Quote each record exactly, please, leaving none out.

***** GIVEN INFORMATION *****

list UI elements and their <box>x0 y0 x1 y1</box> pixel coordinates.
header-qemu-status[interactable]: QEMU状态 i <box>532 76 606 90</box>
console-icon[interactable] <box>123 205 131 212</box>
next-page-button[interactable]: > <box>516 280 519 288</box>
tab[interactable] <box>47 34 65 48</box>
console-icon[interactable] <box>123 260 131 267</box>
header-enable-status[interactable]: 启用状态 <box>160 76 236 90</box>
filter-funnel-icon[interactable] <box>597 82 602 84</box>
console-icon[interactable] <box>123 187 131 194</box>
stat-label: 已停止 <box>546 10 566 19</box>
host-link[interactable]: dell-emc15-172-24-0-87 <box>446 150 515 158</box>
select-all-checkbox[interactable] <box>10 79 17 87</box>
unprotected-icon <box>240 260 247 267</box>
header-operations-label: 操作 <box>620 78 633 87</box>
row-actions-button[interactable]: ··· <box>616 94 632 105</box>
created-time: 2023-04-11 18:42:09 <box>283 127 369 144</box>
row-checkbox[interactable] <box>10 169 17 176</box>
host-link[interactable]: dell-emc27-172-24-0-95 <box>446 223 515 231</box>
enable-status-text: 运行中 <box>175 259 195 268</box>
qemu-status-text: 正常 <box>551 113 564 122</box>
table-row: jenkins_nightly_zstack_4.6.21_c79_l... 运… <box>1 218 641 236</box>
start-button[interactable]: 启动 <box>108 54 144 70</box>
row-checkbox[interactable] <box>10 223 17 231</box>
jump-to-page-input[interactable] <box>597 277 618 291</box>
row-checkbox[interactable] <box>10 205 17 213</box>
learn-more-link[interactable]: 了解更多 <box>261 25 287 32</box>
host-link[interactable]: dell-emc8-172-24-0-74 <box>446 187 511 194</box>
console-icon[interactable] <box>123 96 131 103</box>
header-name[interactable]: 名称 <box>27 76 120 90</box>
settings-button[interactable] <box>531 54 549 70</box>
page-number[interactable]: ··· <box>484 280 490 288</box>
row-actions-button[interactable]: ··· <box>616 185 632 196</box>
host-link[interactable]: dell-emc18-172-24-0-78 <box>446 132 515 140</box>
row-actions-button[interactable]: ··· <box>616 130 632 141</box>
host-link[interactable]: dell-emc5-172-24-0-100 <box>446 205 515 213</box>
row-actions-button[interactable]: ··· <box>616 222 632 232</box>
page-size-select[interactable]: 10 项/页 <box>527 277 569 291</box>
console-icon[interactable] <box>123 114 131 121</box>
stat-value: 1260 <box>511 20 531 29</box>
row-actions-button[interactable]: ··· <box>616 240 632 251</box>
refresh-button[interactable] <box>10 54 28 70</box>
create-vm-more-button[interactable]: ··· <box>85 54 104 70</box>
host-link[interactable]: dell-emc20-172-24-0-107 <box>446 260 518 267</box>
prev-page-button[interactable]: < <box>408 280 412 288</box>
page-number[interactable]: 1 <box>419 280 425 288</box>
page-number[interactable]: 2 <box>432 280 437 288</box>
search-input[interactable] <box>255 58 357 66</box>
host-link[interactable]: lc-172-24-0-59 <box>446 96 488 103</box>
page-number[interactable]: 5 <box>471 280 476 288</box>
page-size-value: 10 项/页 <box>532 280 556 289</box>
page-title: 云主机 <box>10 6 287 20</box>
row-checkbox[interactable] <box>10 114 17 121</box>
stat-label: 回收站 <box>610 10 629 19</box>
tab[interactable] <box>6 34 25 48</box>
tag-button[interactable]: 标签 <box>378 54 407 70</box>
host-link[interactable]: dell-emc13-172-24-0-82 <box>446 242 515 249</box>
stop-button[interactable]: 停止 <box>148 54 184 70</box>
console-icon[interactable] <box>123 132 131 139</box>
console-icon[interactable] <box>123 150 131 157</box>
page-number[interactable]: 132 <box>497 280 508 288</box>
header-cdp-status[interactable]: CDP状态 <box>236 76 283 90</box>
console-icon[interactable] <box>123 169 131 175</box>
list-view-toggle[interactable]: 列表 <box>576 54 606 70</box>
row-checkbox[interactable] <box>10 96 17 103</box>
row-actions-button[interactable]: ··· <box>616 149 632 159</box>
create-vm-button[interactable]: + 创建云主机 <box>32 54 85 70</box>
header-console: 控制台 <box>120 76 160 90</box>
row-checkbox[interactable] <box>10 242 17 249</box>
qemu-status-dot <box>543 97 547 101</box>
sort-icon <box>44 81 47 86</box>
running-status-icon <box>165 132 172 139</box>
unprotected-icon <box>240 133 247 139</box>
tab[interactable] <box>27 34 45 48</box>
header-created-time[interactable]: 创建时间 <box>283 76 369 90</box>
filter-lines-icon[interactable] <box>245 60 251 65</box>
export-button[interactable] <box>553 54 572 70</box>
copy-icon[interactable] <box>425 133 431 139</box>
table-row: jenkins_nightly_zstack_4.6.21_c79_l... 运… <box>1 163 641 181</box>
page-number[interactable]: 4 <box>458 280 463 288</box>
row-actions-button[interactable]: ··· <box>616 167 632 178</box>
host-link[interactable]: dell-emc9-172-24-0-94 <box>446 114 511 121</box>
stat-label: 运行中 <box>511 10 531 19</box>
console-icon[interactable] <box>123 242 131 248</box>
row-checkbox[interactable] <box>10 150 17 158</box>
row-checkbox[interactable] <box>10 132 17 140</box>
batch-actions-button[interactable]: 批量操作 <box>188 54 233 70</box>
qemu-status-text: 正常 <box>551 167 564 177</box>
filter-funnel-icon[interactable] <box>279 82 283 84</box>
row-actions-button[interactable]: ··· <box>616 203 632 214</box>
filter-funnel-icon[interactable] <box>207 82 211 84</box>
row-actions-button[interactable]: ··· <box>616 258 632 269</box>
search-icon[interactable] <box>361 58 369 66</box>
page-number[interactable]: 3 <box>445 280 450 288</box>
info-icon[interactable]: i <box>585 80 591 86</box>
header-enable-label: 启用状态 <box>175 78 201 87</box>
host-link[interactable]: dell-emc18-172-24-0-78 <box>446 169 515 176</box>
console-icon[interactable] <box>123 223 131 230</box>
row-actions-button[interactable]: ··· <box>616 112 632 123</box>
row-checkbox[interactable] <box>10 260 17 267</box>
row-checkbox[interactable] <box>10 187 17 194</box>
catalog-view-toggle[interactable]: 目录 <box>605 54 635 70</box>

*****

→ REPLY TO THE TASK
list UI elements and their <box>x0 y0 x1 y1</box> pixel coordinates.
header-qemu-status[interactable]: QEMU状态 i <box>532 76 606 90</box>
console-icon[interactable] <box>123 205 131 212</box>
next-page-button[interactable]: > <box>516 280 519 288</box>
tab[interactable] <box>47 34 65 48</box>
console-icon[interactable] <box>123 260 131 267</box>
header-enable-status[interactable]: 启用状态 <box>160 76 236 90</box>
filter-funnel-icon[interactable] <box>597 82 602 84</box>
console-icon[interactable] <box>123 187 131 194</box>
stat-label: 已停止 <box>546 10 566 19</box>
host-link[interactable]: dell-emc15-172-24-0-87 <box>446 150 515 158</box>
select-all-checkbox[interactable] <box>10 79 17 87</box>
unprotected-icon <box>240 260 247 267</box>
header-operations-label: 操作 <box>620 78 633 87</box>
row-actions-button[interactable]: ··· <box>616 94 632 105</box>
created-time: 2023-04-11 18:42:09 <box>283 127 369 144</box>
row-checkbox[interactable] <box>10 169 17 176</box>
host-link[interactable]: dell-emc27-172-24-0-95 <box>446 223 515 231</box>
enable-status-text: 运行中 <box>175 259 195 268</box>
qemu-status-text: 正常 <box>551 113 564 122</box>
table-row: jenkins_nightly_zstack_4.6.21_c79_l... 运… <box>1 218 641 236</box>
start-button[interactable]: 启动 <box>108 54 144 70</box>
row-checkbox[interactable] <box>10 223 17 231</box>
jump-to-page-input[interactable] <box>597 277 618 291</box>
row-checkbox[interactable] <box>10 205 17 213</box>
learn-more-link[interactable]: 了解更多 <box>261 25 287 32</box>
host-link[interactable]: dell-emc8-172-24-0-74 <box>446 187 511 194</box>
console-icon[interactable] <box>123 96 131 103</box>
header-name[interactable]: 名称 <box>27 76 120 90</box>
settings-button[interactable] <box>531 54 549 70</box>
page-number[interactable]: ··· <box>484 280 490 288</box>
row-actions-button[interactable]: ··· <box>616 185 632 196</box>
host-link[interactable]: dell-emc18-172-24-0-78 <box>446 132 515 140</box>
row-actions-button[interactable]: ··· <box>616 130 632 141</box>
host-link[interactable]: dell-emc5-172-24-0-100 <box>446 205 515 213</box>
row-actions-button[interactable]: ··· <box>616 222 632 232</box>
page-size-select[interactable]: 10 项/页 <box>527 277 569 291</box>
console-icon[interactable] <box>123 114 131 121</box>
stat-value: 1260 <box>511 20 531 29</box>
row-actions-button[interactable]: ··· <box>616 240 632 251</box>
refresh-button[interactable] <box>10 54 28 70</box>
create-vm-more-button[interactable]: ··· <box>85 54 104 70</box>
host-link[interactable]: dell-emc20-172-24-0-107 <box>446 260 518 267</box>
prev-page-button[interactable]: < <box>408 280 412 288</box>
page-number[interactable]: 1 <box>419 280 425 288</box>
page-number[interactable]: 2 <box>432 280 437 288</box>
search-input[interactable] <box>255 58 357 66</box>
host-link[interactable]: lc-172-24-0-59 <box>446 96 488 103</box>
page-number[interactable]: 5 <box>471 280 476 288</box>
page-size-value: 10 项/页 <box>532 280 556 289</box>
page-title: 云主机 <box>10 6 287 20</box>
row-checkbox[interactable] <box>10 114 17 121</box>
stat-label: 回收站 <box>610 10 629 19</box>
tab[interactable] <box>6 34 25 48</box>
tag-button[interactable]: 标签 <box>378 54 407 70</box>
host-link[interactable]: dell-emc13-172-24-0-82 <box>446 242 515 249</box>
stop-button[interactable]: 停止 <box>148 54 184 70</box>
console-icon[interactable] <box>123 132 131 139</box>
console-icon[interactable] <box>123 150 131 157</box>
page-number[interactable]: 132 <box>497 280 508 288</box>
header-cdp-status[interactable]: CDP状态 <box>236 76 283 90</box>
console-icon[interactable] <box>123 169 131 175</box>
list-view-toggle[interactable]: 列表 <box>576 54 606 70</box>
row-checkbox[interactable] <box>10 96 17 103</box>
row-actions-button[interactable]: ··· <box>616 149 632 159</box>
create-vm-button[interactable]: + 创建云主机 <box>32 54 85 70</box>
header-console: 控制台 <box>120 76 160 90</box>
row-checkbox[interactable] <box>10 242 17 249</box>
qemu-status-dot <box>543 97 547 101</box>
sort-icon <box>44 81 47 86</box>
running-status-icon <box>165 132 172 139</box>
unprotected-icon <box>240 133 247 139</box>
tab[interactable] <box>27 34 45 48</box>
header-created-time[interactable]: 创建时间 <box>283 76 369 90</box>
filter-lines-icon[interactable] <box>245 60 251 65</box>
export-button[interactable] <box>553 54 572 70</box>
copy-icon[interactable] <box>425 133 431 139</box>
table-row: jenkins_nightly_zstack_4.6.21_c79_l... 运… <box>1 163 641 181</box>
page-number[interactable]: 4 <box>458 280 463 288</box>
row-actions-button[interactable]: ··· <box>616 167 632 178</box>
host-link[interactable]: dell-emc9-172-24-0-94 <box>446 114 511 121</box>
stat-label: 运行中 <box>511 10 531 19</box>
console-icon[interactable] <box>123 242 131 248</box>
row-checkbox[interactable] <box>10 150 17 158</box>
row-checkbox[interactable] <box>10 132 17 140</box>
batch-actions-button[interactable]: 批量操作 <box>188 54 233 70</box>
qemu-status-text: 正常 <box>551 167 564 177</box>
filter-funnel-icon[interactable] <box>279 82 283 84</box>
row-actions-button[interactable]: ··· <box>616 203 632 214</box>
filter-funnel-icon[interactable] <box>207 82 211 84</box>
row-actions-button[interactable]: ··· <box>616 258 632 269</box>
search-icon[interactable] <box>361 58 369 66</box>
page-number[interactable]: 3 <box>445 280 450 288</box>
info-icon[interactable]: i <box>585 80 591 86</box>
header-enable-label: 启用状态 <box>175 78 201 87</box>
host-link[interactable]: dell-emc18-172-24-0-78 <box>446 169 515 176</box>
console-icon[interactable] <box>123 223 131 230</box>
row-actions-button[interactable]: ··· <box>616 112 632 123</box>
row-checkbox[interactable] <box>10 260 17 267</box>
row-checkbox[interactable] <box>10 187 17 194</box>
catalog-view-toggle[interactable]: 目录 <box>605 54 635 70</box>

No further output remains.